Após muita leitura, eis que cheguei a
conclusão que já mantinha sustentada
anteriormente. Jogos eletrônicos violentos
não induzem a violência, nem podem causar de
forma linear a violência social, problema
que assola nosso mundo.
Alguns pontos
chaves levantados em minha pesquisa sugerem
essa conclusão, passo agora a analisar cada
um deles. Não pretendo com isso fechar
completamente essa discussão, nem de forma
alguma afirmar que meu conhecimento possa
ser comparado ao de um psicólogo, psiquiatra
ou qualquer forma de profissional que se
dedica inteiramente a esse assunto ou seus
relacionados. Estou escrevendo este pequeno
texto como se eu fosse uma ponte. Uma ponte
entre os adolescentes, que jogam tais jogos,
e esses profissionais, que foram criados em
diferentes épocas, diversas daquela do
público que esta mídia (jogos eletrônicos)
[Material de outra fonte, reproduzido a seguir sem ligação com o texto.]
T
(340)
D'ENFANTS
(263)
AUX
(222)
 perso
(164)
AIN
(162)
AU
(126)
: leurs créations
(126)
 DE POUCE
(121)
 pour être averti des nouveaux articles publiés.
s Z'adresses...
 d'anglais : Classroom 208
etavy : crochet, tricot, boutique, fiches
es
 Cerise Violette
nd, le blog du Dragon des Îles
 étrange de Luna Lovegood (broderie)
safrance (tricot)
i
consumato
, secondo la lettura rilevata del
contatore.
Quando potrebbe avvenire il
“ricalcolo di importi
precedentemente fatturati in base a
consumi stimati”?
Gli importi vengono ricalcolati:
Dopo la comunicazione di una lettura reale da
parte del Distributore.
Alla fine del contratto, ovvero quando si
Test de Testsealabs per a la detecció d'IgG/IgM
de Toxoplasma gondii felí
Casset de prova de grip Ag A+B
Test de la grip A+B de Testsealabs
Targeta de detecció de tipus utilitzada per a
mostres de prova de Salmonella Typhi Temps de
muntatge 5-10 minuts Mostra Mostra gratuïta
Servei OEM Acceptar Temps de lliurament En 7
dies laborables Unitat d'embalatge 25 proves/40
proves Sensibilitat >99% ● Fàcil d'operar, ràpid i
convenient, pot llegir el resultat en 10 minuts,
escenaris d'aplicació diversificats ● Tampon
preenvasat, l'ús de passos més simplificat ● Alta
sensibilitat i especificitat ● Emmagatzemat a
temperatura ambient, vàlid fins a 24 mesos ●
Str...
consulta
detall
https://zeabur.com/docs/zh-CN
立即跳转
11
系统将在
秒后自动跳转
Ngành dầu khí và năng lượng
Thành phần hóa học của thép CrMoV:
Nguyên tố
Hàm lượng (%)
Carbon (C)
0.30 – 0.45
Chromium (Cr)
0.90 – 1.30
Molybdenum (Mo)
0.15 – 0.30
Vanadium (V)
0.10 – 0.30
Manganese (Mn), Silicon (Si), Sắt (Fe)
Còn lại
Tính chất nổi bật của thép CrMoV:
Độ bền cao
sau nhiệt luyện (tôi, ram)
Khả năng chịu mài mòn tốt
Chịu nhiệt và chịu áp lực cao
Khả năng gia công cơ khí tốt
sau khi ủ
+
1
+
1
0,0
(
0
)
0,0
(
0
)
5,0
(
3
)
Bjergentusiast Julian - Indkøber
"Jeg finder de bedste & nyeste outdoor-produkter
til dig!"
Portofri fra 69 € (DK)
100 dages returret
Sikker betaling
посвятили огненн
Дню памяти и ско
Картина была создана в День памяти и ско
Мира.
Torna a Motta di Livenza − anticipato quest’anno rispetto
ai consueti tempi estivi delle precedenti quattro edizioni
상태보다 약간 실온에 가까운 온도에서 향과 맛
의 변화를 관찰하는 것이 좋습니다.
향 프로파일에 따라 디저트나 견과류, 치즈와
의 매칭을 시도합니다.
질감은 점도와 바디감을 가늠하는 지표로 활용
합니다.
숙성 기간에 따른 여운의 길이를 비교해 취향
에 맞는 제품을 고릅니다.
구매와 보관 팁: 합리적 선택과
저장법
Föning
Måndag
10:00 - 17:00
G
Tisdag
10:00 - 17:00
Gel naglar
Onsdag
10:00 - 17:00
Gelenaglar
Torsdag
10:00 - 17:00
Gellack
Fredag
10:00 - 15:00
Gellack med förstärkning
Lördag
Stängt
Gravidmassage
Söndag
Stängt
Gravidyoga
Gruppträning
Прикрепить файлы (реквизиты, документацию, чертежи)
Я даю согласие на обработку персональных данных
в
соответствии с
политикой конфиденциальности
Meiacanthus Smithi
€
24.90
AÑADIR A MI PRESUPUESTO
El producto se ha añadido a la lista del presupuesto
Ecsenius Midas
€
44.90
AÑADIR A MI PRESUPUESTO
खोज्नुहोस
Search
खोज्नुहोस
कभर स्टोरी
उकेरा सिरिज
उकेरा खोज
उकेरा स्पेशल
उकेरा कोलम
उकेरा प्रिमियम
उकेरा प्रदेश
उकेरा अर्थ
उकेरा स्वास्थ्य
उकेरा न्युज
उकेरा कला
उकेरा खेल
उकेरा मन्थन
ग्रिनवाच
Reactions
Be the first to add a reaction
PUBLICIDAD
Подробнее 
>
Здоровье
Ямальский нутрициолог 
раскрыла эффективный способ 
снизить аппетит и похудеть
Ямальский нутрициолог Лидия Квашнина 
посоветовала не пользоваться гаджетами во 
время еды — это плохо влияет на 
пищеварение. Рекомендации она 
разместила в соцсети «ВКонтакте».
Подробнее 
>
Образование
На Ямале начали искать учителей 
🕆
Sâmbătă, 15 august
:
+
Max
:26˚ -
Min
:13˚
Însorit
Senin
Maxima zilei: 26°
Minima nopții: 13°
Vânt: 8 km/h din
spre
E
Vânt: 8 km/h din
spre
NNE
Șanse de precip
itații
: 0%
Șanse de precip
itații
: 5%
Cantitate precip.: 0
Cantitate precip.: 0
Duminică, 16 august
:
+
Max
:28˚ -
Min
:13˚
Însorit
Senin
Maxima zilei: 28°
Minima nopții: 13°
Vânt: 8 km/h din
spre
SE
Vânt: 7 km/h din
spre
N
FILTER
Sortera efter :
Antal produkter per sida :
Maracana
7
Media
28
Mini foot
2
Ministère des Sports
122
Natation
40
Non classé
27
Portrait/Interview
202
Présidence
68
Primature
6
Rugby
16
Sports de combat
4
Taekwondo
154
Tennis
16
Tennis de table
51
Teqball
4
alcança. Eu sou da "geração do meio". Aquela
que jogou quando criança, e joga agora, e no
entanto está com a mente evoluída o
suficiente para encarar criticamente tal
assunto.
Primeiramente, vamos analisar exatamente o
conceito de gerações. A geração "assolada
pela terrível praga dos jogos eletrônicos
violentos" está definindo seu futuro a cada
instante. Nossas crianças e adolescentes
simplesmente estão escrevendo sua própria
história, enquanto que aqueles que criticam
tais diversões eletrônicas geralmente
passaram por uma geração que não se viu no
meio dessa revolução da mídia. Como podem
pessoas que nunca tiveram contato com esse
meio analisar criticamente esta situação?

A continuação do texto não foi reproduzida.